● **Listed entries**

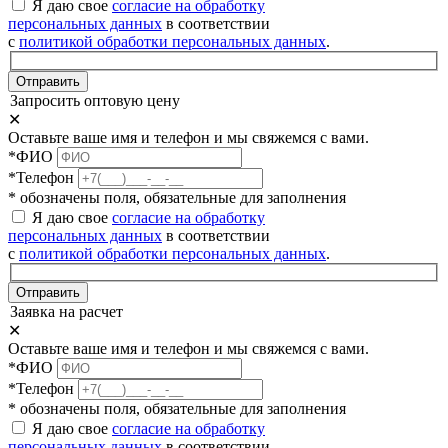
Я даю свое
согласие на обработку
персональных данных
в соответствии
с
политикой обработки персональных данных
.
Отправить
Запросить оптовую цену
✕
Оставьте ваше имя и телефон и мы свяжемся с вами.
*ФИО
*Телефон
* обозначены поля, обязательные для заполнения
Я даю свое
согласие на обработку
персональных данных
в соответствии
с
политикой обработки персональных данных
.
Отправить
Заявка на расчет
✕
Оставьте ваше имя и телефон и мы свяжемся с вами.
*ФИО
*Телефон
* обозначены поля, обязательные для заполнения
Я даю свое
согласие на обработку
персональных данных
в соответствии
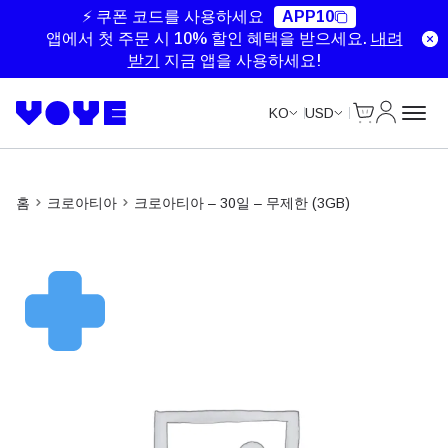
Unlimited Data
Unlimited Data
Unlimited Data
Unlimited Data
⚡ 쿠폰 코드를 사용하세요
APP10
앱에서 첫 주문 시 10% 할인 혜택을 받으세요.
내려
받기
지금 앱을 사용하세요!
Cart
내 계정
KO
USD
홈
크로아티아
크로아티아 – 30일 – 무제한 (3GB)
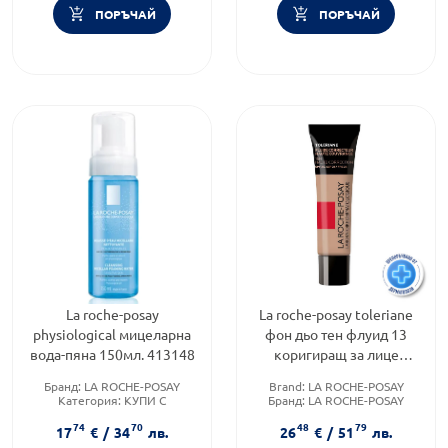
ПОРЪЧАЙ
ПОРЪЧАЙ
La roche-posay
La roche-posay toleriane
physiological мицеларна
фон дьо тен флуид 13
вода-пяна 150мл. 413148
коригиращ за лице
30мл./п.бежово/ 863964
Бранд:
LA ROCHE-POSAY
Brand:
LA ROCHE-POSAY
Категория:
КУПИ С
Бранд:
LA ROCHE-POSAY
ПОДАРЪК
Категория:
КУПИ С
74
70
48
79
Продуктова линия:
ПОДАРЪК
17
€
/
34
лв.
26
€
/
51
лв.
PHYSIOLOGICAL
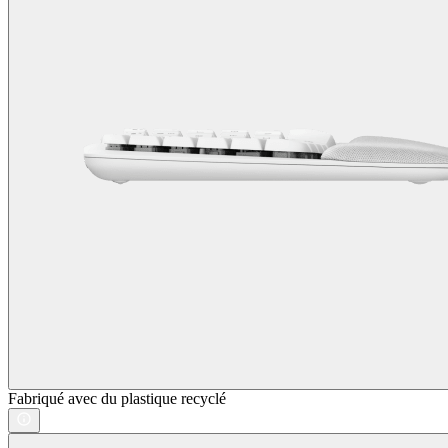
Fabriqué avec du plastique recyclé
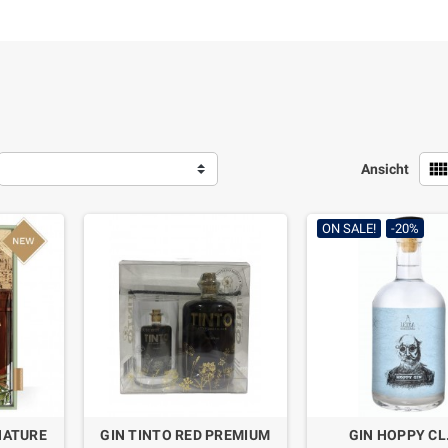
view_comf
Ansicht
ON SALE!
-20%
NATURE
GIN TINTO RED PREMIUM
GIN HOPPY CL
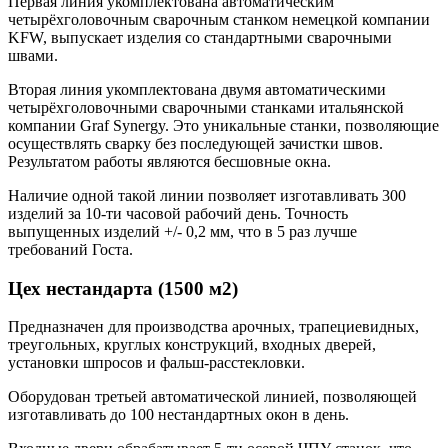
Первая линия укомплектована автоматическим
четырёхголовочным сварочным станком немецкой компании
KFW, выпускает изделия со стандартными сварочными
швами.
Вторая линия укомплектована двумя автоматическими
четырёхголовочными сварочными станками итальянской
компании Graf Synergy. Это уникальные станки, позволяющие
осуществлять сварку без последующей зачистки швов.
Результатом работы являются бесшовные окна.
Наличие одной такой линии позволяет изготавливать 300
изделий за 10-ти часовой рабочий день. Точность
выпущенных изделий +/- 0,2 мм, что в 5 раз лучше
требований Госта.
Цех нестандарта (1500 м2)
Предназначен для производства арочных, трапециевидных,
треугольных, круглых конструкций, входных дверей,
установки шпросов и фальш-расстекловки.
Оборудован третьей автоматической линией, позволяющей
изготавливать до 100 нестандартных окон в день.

● **Task details**
Whenever the word "изделий" shows up in a line above, copy that line.

● **Task result**
изделий за 10-ти часовой рабочий день. Точность
выпущенных изделий +/- 0,2 мм, что в 5 раз лучше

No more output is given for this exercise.